Non-functional constraints

  • Inlining is observable in compile_commands.json only. The intercepted event record (see interception-events-format) continues to capture argv as the build wrote it, including any literal @file tokens. The interception layer is not affected.
  • Reading the response file happens on the host where Bear runs. The path the build recorded must be reachable from that host.

Testing

Given a build that runs cc -DBASE=1 @flags.resp -c src.c -o src.o, where flags.resp contains -I/opt/include -DEXTRA=2:

When the user runs Bear with response-file inlining enabled, then the entry for src.c has arguments that contain -DBASE=1, -I/opt/include, -DEXTRA=2, -c, src.c, -o, src.o in that order, and no element of arguments starts with @.

Given the same build and response file:

When the user runs Bear with response-file inlining disabled (the default), then the entry for src.c has @flags.resp literally in its arguments, and the contents of flags.resp are not present in the entry.

Given a build whose response file contains quoted tokens such as '-std=gnu++20' -fmodules:

When the user runs Bear with response-file inlining enabled, then the entry's arguments include -std=gnu++20 and -fmodules as two separate tokens with the surrounding quotes removed.
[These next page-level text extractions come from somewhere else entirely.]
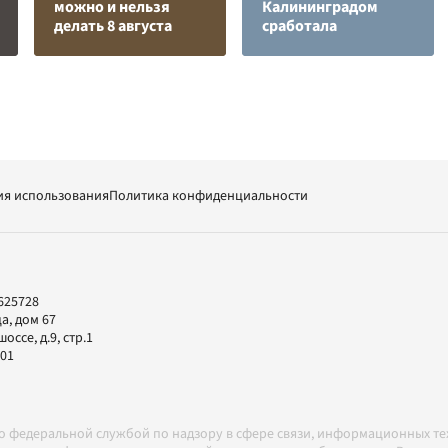
можно и нельзя
Калининградом
делать 8 августа
сработала
ия использования
Политика конфиденциальности
625728
а, дом 67
ссе, д.9, стр.1
-01
но федеральной службой по надзору в сфере связи, информационных т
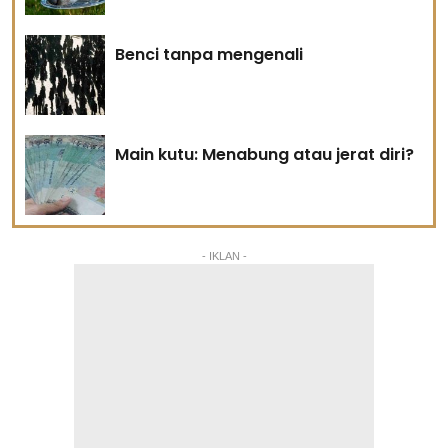
Benci tanpa mengenali
Main kutu: Menabung atau jerat diri?
- IKLAN -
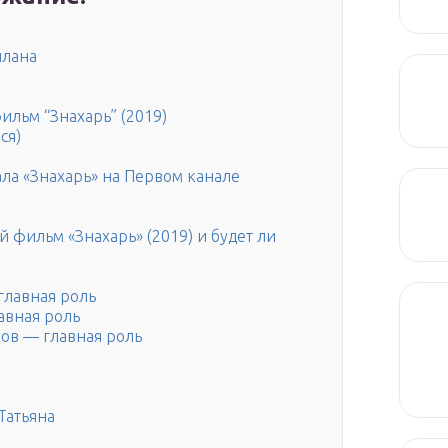
плана
льм “Знахарь” (2019)
ся)
ала «Знахарь» на Первом канале
 фильм «Знахарь» (2019) и будет ли
главная роль
авная роль
ов — главная роль
Татьяна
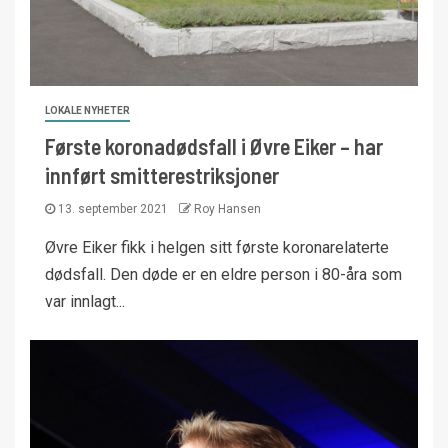
LOKALE NYHETER
Første koronadødsfall i Øvre Eiker – har
innført smitterestriksjoner
13. september 2021
Roy Hansen
Øvre Eiker fikk i helgen sitt første koronarelaterte
dødsfall. Den døde er en eldre person i 80-åra som
var innlagt...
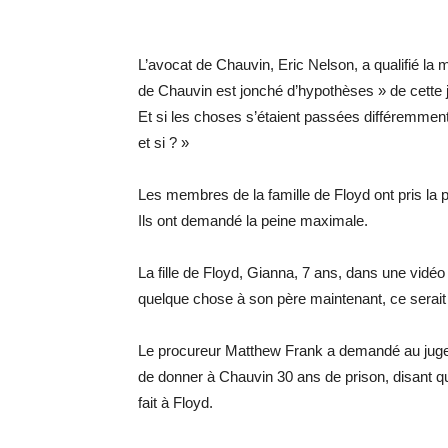
L’avocat de Chauvin, Eric Nelson, a qualifié la 
de Chauvin est jonché d’hypothèses » de cette jou
Et si les choses s’étaient passées différemment ?
et si ? »
Les membres de la famille de Floyd ont pris la p
Ils ont demandé la peine maximale.
La fille de Floyd, Gianna, 7 ans, dans une vidéo d
quelque chose à son père maintenant, ce serait
Le procureur Matthew Frank a demandé au juge d
de donner à Chauvin 30 ans de prison, disant que 
fait à Floyd.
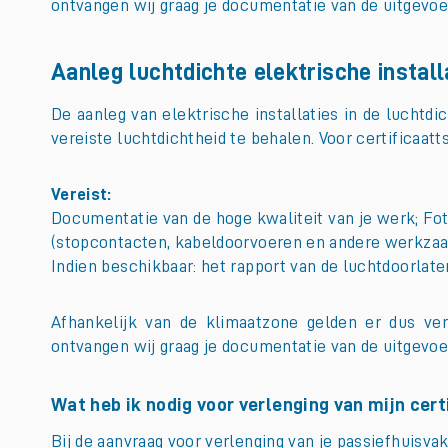
ontvangen wij graag je documentatie van de uitgev
Aanleg luchtdichte elektrische install
De aanleg van elektrische installaties in de lucht
vereiste luchtdichtheid te behalen. Voor certificaa
Vereist:
Documentatie van de hoge kwaliteit van je werk; Foto
(stopcontacten, kabeldoorvoeren en andere werkza
Indien beschikbaar: het rapport van de luchtdoorlat
Afhankelijk van de klimaatzone gelden er dus ver
ontvangen wij graag je documentatie van de uitgev
Wat heb ik nodig voor verlenging van mijn ce
Bij de aanvraag voor verlenging van je passiefhuisv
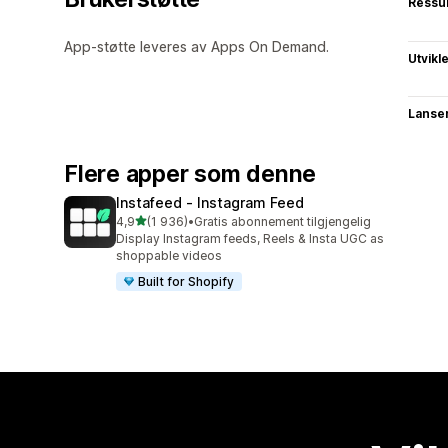
Ressu
App-støtte leveres av Apps On Demand.
Utvikl
Lanse
Flere apper som denne
Instafeed ‑ Instagram Feed
av 5 stjerner
4,9
(1 936)
•
Gratis abonnement tilgjengelig
Totalt 1936 omtaler
Display Instagram feeds, Reels & Insta UGC as
shoppable videos
Built for Shopify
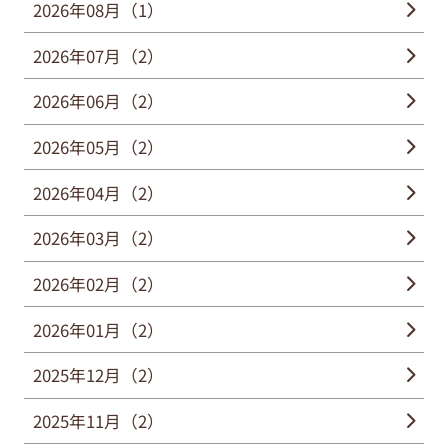
2026年08月（1）
2026年07月（2）
2026年06月（2）
2026年05月（2）
2026年04月（2）
2026年03月（2）
2026年02月（2）
2026年01月（2）
2025年12月（2）
2025年11月（2）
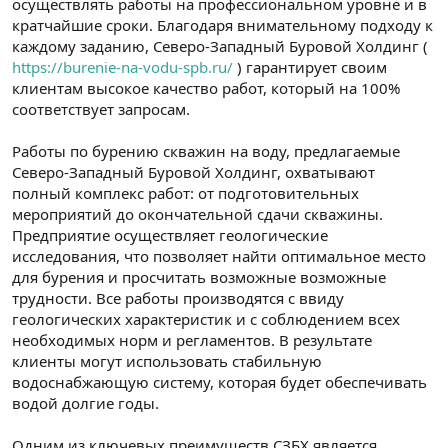
осуществлять работы на профессиональном уровне и в
кратчайшие сроки. Благодаря внимательному подходу к
каждому заданию, Северо-Западный Буровой Холдинг (
https://burenie-na-vodu-spb.ru/
) гарантирует своим
клиентам высокое качество работ, который на 100%
соответствует запросам.
Работы по бурению скважин на воду, предлагаемые
Северо-Западный Буровой Холдинг, охватывают
полный комплекс работ: от подготовительных
мероприятий до окончательной сдачи скважины.
Предприятие осуществляет геологические
исследования, что позволяет найти оптимальное место
для бурения и просчитать возможные возможные
трудности. Все работы производятся с ввиду
геологических характеристик и с соблюдением всех
необходимых норм и регламентов. В результате
клиенты могут использовать стабильную
водоснабжающую систему, которая будет обеспечивать
водой долгие годы.
Одним из ключевых преимуществ СЗБХ является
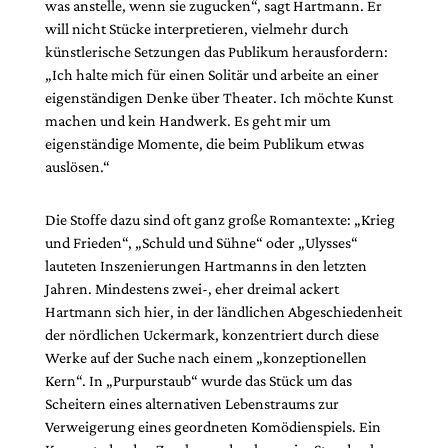
was anstelle, wenn sie zugucken“, sagt Hartmann. Er
will nicht Stücke interpretieren, vielmehr durch
künstlerische Setzungen das Publikum herausfordern:
„Ich halte mich für einen Solitär und arbeite an einer
eigenständigen Denke über Theater. Ich möchte Kunst
machen und kein Handwerk. Es geht mir um
eigenständige Momente, die beim Publikum etwas
auslösen.“
Die Stoffe dazu sind oft ganz große Romantexte: „Krieg
und Frieden“, „Schuld und Sühne“ oder „Ulysses“
lauteten Inszenierungen Hartmanns in den letzten
Jahren. Mindestens zwei-, eher dreimal ackert
Hartmann sich hier, in der ländlichen Abgeschiedenheit
der nördlichen Uckermark, konzentriert durch diese
Werke auf der Suche nach einem „konzeptionellen
Kern“. In „Purpurstaub“ wurde das Stück um das
Scheitern eines alternativen Lebenstraums zur
Verweigerung eines geordneten Komödienspiels. Ein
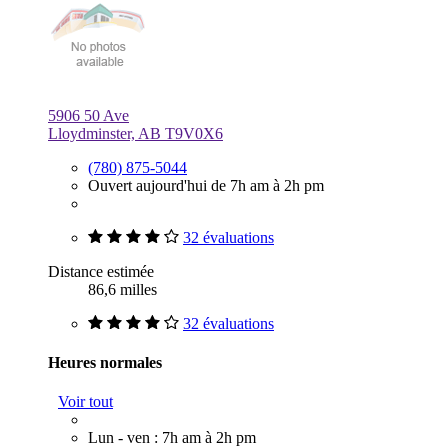
5906 50 Ave
Lloydminster, AB T9V0X6
(780) 875-5044
Ouvert aujourd'hui de 7h am à 2h pm
32 évaluations
Distance estimée
86,6 milles
32 évaluations
Heures normales
Voir tout
Lun - ven : 7h am à 2h pm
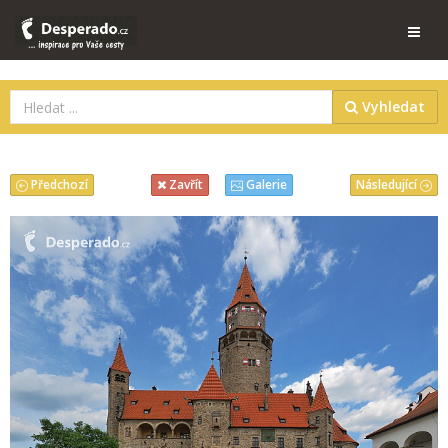
Vyhledat
Předchozí
Následující
Zavřít
Galerie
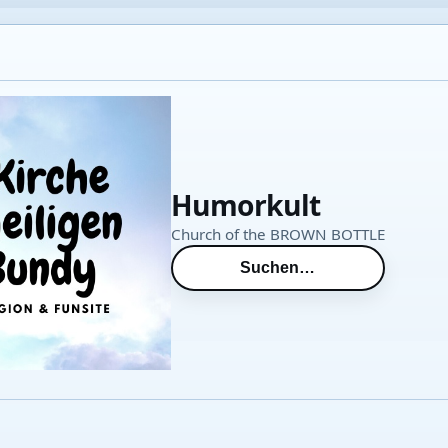
Humorkult
Church of the BROWN BOTTLE
Suchen…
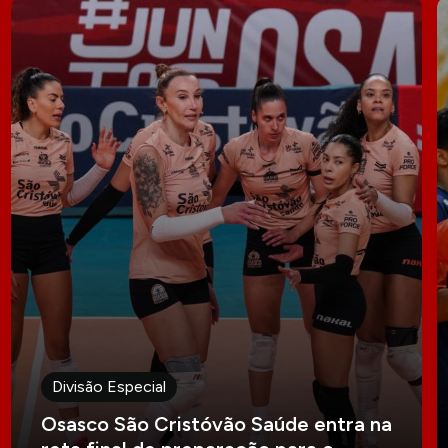
Divisão Especial
Osasco São Cristóvão Saúde entra na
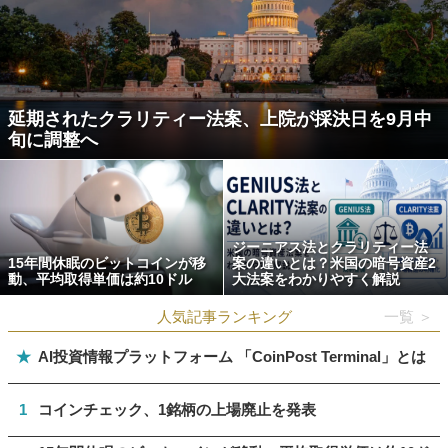
延期されたクラリティー法案、上院が採決日を9月中
旬に調整へ
ジーニアス法とクラリティー法
15年間休眠のビットコインが移
案の違いとは？米国の暗号資産2
動、平均取得単価は約10ドル
大法案をわかりやすく解説
人気記事ランキング
一覧 ＞
★
AI投資情報プラットフォーム 「CoinPost Terminal」とは
1
コインチェック、1銘柄の上場廃止を発表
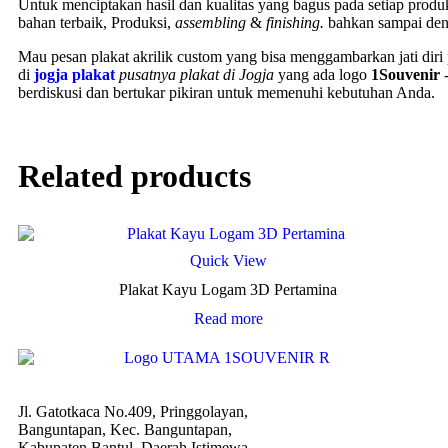
Untuk menciptakan hasil dan kualitas yang bagus pada setiap produ
bahan terbaik, Produksi,
assembling
&
finishing.
bahkan sampai den
Mau pesan plakat akrilik custom yang bisa menggambarkan jati dir
di
jogja plakat
pusatnya plakat di Jogja
yang ada logo
1Souvenir
-
berdiskusi dan bertukar pikiran untuk memenuhi kebutuhan Anda.
Related products
Quick View
Plakat Kayu Logam 3D Pertamina
Read more
Jl. Gatotkaca No.409, Pringgolayan,
Banguntapan, Kec. Banguntapan,
Kabupaten Bantul, Daerah Istimewa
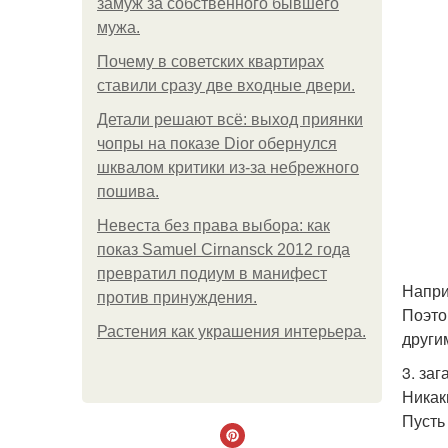
замуж за собственного бывшего
мужа.
Почему в советских квартирах
ставили сразу две входные двери.
Детали решают всё: выход приянки
чопры на показе Dior обернулся
шквалом критики из-за небрежного
пошива.
Невеста без права выбора: как
показ Samuel Cirnansck 2012 года
превратил подиум в манифест
Напри
против принуждения.
Поэто
Растения как украшения интерьера.
други
3. за
Никак
Пусть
Given a build with cl.exe @args.rsp src.cpp on Windows, where args.rsp contains /I "C:\Program Files\inc" /DFOO=1:

When the user runs Bear with response-file inlining enabled, then the entry's arguments include /I, C:\Program Files\inc, and /DFOO=1 as separate tokens, applying MSVC quoting rules.

Given a build whose response file references another response file (@outer.resp referencing @inner.resp):

When the user runs Bear with response-file inlining enabled, then the entry's arguments contain the tokens from inner.resp spliced through outer.resp, and no element of arguments starts with @.

Given a build whose response file has been removed between the build and Bear's analysis step:

When the user runs Bear with response-file inlining enabled, then the entry's arguments keep @flags.resp literally, a warning is emitted that names the missing file, and other entries in the database are produced as usual.

Given a build whose response file references itself, directly or through a cycle:

When the user runs Bear with response-file inlining enabled, then expansion stops at the configured depth limit, the offending @file token is left literal in the entry, and a warning is emitted.

Notes

  • Source: feature request #701 -- Xcode's response files cause important flags to be lost when downstream tools read compile_commands.json.
  • Related: output-compilation-entries documents the default behaviour (response files are kept literal) and points to this requirement for the opt-in expansion.
  • Related: output-json-compilation-database defines the JSON shape of an entry. This requirement does not change it.
  • Related: interception-events-format records argv as observed by interception. This requirement does not affect it.
  • Out of scope for the first iteration: compiler-specific response-file flags that use a different syntax than @file, such as nvcc's --options-file / -optf and IBM XL's -qoptfile. They can be added later as additional acceptance criteria if a user need arises.